12. Frivolous Arguments: Promoters have been
known to make the following outlandish claims: the Sixteenth Amendment
concerning congressional power to lay and collect income taxes
was never ratified; wages are not income; filing a return and
paying taxes are merely voluntary; and being required to file
Form 1040 violates the Fifth Amendment right against self-incrimination
or the Fourth Amendment right to privacy. Dont believe these
or other similar claims. These arguments are false and have been
thrown out of court. While taxpayers have the right to contest
their tax liabilities in court, no one has the right to disobey
the law.
IRS Still Watches Scams That Fall Off the List
Five of last years Dirty Dozen tax scams
rotated off the list for 2007. While the IRS has seen a decline
in the occurrence of some of these scams abusive
credit counseling agencies, for example other problems,
such as offshore abusive transactions continue to be an area of
particular concern for the agency. The absence of a particular
scheme from the Dirty Dozen should not be taken as an indication
that the IRS is unaware of it or not taking steps to counter it.
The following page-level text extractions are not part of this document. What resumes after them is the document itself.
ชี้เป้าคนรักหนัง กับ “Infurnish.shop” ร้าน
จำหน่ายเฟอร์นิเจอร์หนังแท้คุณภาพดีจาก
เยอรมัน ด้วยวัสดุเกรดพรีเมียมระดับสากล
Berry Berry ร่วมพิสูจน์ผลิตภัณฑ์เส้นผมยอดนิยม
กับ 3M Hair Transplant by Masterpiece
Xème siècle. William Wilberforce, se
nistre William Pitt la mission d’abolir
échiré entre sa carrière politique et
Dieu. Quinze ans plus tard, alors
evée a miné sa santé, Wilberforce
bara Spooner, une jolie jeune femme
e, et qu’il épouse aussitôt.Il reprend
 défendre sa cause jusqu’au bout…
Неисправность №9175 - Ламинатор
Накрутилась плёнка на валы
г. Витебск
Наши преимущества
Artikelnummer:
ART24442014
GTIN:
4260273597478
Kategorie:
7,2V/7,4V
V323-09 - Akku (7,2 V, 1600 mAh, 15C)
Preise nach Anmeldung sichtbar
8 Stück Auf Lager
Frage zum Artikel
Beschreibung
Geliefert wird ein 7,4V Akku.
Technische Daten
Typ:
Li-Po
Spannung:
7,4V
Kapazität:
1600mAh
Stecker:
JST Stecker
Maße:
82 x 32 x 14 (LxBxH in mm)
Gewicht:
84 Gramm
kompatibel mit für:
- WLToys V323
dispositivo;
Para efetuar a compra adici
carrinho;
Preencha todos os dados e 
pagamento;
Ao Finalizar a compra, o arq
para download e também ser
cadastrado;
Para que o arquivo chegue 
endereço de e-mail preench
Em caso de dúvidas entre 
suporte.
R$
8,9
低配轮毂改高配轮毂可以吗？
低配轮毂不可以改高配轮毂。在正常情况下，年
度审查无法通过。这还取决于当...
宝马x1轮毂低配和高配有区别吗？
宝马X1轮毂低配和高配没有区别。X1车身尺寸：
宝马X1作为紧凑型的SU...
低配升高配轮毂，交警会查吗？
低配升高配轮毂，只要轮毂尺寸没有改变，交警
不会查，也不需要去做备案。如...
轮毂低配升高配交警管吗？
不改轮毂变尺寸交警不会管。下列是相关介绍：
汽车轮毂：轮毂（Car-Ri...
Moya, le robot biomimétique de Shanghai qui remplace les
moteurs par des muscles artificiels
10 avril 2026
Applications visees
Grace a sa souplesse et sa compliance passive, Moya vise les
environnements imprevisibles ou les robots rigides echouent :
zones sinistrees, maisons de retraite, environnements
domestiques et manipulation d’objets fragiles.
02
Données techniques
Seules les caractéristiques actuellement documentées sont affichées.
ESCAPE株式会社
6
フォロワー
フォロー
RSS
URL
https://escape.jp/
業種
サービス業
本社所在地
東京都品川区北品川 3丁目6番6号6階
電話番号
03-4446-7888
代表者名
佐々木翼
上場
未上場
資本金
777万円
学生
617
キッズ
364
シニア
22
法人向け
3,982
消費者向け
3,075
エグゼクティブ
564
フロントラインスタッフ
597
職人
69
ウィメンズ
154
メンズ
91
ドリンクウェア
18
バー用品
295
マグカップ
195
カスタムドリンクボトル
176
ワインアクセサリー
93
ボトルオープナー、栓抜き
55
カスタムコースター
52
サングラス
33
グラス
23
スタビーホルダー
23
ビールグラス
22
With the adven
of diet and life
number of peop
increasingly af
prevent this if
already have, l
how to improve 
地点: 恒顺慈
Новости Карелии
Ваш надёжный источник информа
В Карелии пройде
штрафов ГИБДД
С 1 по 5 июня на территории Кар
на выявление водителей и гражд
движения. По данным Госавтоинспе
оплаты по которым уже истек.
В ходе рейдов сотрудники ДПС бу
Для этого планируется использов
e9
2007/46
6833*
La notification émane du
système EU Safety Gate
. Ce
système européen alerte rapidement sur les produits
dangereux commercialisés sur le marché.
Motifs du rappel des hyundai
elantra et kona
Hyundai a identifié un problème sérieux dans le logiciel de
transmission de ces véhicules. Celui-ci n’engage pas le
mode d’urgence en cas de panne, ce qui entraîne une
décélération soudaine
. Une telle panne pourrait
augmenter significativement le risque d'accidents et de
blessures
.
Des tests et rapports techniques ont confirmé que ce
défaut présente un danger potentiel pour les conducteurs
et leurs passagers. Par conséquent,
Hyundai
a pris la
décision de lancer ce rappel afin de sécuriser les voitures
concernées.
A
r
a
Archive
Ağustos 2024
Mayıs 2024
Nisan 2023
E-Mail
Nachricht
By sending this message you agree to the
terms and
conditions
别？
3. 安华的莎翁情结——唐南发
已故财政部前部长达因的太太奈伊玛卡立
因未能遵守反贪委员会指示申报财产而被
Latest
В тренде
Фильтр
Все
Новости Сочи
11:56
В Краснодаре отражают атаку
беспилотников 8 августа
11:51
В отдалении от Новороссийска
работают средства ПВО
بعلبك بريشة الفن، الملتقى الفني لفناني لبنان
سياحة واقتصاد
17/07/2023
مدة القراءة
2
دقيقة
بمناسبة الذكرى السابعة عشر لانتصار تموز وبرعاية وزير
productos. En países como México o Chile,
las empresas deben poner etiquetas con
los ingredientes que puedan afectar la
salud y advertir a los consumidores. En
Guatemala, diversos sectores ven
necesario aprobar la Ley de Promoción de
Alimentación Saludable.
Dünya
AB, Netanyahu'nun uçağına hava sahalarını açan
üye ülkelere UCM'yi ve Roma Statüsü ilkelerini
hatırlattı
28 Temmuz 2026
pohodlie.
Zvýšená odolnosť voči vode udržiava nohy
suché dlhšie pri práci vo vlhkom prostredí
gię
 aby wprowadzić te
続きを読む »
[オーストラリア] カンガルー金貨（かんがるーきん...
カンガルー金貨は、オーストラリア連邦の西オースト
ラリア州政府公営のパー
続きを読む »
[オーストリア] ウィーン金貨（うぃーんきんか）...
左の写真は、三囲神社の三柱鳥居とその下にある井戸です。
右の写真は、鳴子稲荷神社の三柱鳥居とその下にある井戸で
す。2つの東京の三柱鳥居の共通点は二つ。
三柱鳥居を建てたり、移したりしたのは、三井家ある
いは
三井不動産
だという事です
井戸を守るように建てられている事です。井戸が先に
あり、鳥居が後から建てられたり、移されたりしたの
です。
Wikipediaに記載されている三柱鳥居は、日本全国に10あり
How to Report Suspected Tax Fraud Activity
Suspected tax fraud can be reported to the IRS
using IRS Form 3949-A, Information Referral. Form 3949-A is available
for download from the IRS Web site at IRS.gov, or by mail by calling
1-800-829-3676. The completed form or a letter detailing the alleged
fraudulent activity should be addressed to the Internal Revenue
Service, Fresno, CA 93888. The mailing should include specific
information about who is being reported, the activity being reported,
how the activity became known, when the alleged violation took
place, the amount of money involved and any other information
that might be helpful in an investigation. The person filing the
report is not required to self-identify, although it is helpful
to do so. The identity of the person filing the report can be
kept confidential. The person may also be entitled to a reward.